> INSTRUCTIONS FOR THE TASK
Which lines mention "gwiazdki"? Show each one from the listing.

-------------------------

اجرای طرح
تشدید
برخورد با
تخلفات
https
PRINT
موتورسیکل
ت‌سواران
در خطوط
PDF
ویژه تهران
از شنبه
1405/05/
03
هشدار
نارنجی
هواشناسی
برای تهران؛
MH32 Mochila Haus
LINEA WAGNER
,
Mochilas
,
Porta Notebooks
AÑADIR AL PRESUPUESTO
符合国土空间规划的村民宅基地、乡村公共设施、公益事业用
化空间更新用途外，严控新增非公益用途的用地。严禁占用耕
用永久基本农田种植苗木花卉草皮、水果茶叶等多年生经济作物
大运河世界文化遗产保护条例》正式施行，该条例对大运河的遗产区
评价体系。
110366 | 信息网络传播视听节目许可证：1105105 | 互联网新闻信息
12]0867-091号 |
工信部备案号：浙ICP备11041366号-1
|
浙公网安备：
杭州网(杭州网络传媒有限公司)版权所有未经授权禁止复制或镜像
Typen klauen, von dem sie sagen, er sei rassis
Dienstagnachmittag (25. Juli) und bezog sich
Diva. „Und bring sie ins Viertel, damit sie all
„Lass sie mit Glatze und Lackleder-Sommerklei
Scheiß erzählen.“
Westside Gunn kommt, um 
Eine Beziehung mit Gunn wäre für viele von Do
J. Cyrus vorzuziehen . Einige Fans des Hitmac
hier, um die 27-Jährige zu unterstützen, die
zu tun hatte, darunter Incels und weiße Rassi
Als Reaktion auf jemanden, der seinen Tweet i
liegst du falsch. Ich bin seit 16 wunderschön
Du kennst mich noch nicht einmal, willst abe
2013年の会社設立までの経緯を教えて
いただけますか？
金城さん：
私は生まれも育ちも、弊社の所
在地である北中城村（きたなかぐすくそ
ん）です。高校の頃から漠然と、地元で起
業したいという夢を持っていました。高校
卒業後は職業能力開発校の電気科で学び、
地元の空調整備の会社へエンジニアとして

-------------------------

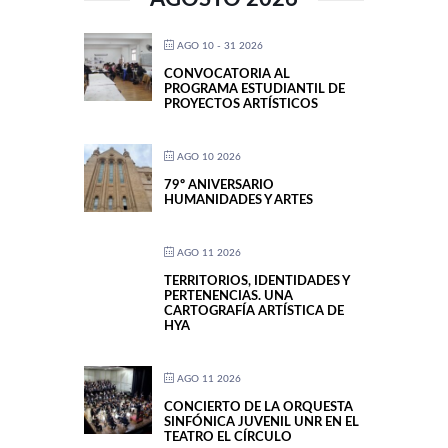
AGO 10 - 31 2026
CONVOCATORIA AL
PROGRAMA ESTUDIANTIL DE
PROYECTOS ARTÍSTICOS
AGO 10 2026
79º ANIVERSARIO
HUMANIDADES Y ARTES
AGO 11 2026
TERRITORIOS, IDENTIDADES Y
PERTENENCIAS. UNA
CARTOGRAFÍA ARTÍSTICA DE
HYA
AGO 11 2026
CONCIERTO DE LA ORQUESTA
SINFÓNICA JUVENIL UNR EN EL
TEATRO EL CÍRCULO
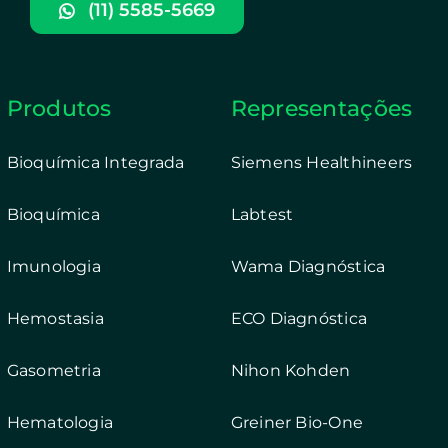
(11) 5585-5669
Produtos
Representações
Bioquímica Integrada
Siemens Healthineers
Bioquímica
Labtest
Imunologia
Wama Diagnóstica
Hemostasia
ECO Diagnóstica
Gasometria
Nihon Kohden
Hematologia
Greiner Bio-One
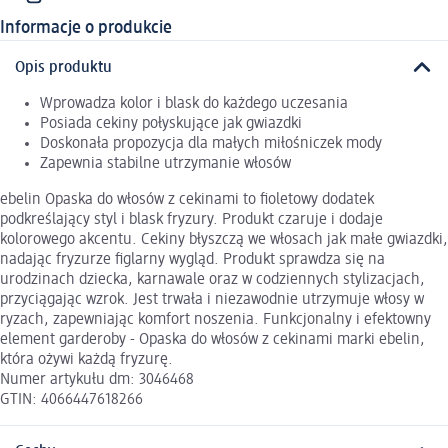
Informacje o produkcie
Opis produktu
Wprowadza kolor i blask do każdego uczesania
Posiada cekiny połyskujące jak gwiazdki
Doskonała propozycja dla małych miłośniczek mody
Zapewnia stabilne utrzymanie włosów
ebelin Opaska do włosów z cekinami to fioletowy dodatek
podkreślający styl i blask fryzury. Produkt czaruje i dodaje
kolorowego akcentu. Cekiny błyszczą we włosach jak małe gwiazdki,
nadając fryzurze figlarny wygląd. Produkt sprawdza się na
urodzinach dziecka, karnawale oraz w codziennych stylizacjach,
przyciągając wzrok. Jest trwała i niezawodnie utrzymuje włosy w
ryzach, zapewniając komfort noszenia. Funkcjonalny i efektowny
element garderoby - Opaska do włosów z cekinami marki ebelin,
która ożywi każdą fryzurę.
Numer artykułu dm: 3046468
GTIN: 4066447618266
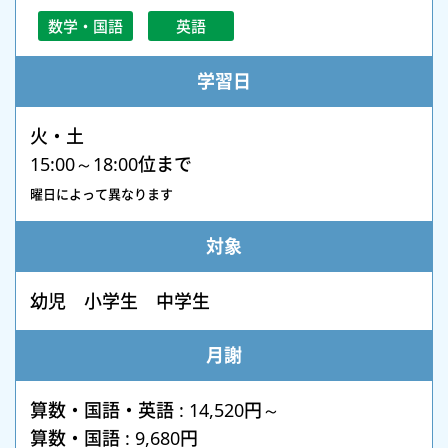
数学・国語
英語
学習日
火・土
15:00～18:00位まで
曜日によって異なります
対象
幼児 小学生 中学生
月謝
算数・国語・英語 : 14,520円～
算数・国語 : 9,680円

-------------------------

> EXPECTED ANSWER
Posiada cekiny połyskujące jak gwiazdki
kolorowego akcentu. Cekiny błyszczą we włosach jak małe gwiazdki,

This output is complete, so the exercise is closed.